He sees, too, that the city speaks in tongues: Pizza Ciao, King’s Cross Kebab, New Raj Mahal Tandoori, Nepalese Brasserie. And he hears another clamour, a cacophony of sound that runs the whole gamut from Yiddish to Urdu, a global testimony reaching from Moscow to Sydney by way of Greece and Turkey and remote nameless birthplaces in Ireland or India or the Caribbean. The resonances of the place are universal. If the city were to recount its experience, the ensuing babble would be the talk of everytime and everywhere, of persecution and disaster, of success and misfortune. The whole place is a chronicle, in brick and stone, in silent eloquence, for those who have eyes and ears. For such as Matthew. Through him, the city lives and breathes; it sheds its indifference, its impervious attachment to both then and now, and bears witness.

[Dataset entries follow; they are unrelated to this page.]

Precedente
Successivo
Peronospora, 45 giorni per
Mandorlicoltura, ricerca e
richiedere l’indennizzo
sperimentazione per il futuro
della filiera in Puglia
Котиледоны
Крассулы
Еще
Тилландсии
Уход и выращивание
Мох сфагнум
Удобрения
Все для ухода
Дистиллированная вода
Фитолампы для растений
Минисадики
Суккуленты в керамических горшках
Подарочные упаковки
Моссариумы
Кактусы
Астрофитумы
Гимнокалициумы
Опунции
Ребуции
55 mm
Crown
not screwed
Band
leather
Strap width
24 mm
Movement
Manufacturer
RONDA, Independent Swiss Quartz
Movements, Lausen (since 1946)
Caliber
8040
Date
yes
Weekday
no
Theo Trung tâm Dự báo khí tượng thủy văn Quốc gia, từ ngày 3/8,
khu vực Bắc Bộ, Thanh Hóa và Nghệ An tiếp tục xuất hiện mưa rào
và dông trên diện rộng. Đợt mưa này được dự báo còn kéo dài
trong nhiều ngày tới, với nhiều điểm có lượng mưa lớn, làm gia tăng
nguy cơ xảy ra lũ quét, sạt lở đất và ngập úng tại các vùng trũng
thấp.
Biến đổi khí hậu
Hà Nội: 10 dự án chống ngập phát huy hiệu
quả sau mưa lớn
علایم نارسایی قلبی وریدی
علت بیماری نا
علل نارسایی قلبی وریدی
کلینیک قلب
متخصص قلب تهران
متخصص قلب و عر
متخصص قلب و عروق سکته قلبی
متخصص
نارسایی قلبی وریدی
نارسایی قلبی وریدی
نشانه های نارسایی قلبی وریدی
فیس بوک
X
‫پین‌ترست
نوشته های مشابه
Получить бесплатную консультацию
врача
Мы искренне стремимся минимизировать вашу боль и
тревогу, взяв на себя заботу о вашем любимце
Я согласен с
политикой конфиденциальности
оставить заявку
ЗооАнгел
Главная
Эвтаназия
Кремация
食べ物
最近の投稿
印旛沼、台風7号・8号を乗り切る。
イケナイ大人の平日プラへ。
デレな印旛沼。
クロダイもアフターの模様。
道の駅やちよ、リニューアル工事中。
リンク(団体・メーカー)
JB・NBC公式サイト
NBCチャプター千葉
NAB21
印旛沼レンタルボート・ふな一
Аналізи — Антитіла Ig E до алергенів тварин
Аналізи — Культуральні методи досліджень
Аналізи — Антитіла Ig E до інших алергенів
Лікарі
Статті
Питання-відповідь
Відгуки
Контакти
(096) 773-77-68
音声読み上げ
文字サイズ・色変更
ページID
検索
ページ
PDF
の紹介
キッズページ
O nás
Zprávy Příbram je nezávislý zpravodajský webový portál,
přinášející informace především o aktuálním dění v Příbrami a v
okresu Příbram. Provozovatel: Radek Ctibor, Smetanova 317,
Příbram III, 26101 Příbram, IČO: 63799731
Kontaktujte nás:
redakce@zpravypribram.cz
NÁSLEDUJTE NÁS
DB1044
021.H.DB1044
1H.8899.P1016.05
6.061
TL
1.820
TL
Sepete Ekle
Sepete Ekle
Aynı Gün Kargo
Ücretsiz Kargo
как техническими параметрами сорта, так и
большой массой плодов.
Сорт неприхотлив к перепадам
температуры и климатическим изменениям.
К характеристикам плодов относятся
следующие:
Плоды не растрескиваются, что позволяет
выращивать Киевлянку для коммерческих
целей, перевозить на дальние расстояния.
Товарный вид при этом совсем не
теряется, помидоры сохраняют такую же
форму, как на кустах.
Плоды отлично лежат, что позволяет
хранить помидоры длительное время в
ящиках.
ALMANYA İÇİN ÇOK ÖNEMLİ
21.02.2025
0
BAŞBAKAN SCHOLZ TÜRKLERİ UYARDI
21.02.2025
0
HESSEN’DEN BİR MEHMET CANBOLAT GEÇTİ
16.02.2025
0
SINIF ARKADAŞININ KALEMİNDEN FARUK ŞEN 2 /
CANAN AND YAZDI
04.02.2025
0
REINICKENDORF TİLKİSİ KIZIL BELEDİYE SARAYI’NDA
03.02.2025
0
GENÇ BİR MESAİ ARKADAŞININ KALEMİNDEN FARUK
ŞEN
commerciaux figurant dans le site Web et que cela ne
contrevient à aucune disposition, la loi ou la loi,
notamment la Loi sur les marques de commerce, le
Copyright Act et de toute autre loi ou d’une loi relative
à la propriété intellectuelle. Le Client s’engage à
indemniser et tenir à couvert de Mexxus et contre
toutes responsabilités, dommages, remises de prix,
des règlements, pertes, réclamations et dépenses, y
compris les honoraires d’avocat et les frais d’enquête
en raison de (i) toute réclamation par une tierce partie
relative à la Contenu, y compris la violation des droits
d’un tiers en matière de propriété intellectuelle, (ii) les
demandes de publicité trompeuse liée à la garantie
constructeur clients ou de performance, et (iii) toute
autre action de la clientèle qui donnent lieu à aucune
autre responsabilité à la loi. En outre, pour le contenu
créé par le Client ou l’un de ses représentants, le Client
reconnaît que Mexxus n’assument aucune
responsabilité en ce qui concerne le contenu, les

He climbs the heights of Pentonville Road, listening to Manila, seeing the fretwork of wrinkles on an old man’s neck, the tiny horned plaits on the head of a black baby, suspended between intimacy and invisible distance. He is exposed to everything: to what is here, and not here, to what is no longer here but only in the mind. And now it is nine-fifteen and he is impatient, restless at the hindrance of metal, tarmac and humanity that lies between him and his office, between him and the day ahead. He drums his fingers on the steering-wheel, achieves another hundred yards, halts and drums again. At the Angel crossroads he contemplates the airy wasteland of orange cranes, scaffolding, hoardings and battered buildings clinging to their last days of existence, everything coming down and going up simultaneously, it seems. He notes a late Victorian fa”ade–red terracotta Gothic arches, capitals with acanthus–what has it been? Bank? Pub? Glassless, backless, one-dimensional, it has weeks or months left, at most. Its columns are plastered with torn posters: Uriah Heep, The Dog’s d’Amour, Boxing: Anthony “The Terminator’ Logan, Jazz & the Brothers Grimm. In front of it two children cling to balloons like silver cushions, a man with Rasta hair crowded into a roomy beret waits to cross the road. For thirty seconds Matthew is at one with all this, and everything that it implies, and then he is off down City Road. The moment is gone, irretrievable, and with it the conjunctions, the jigsaw of time and reference.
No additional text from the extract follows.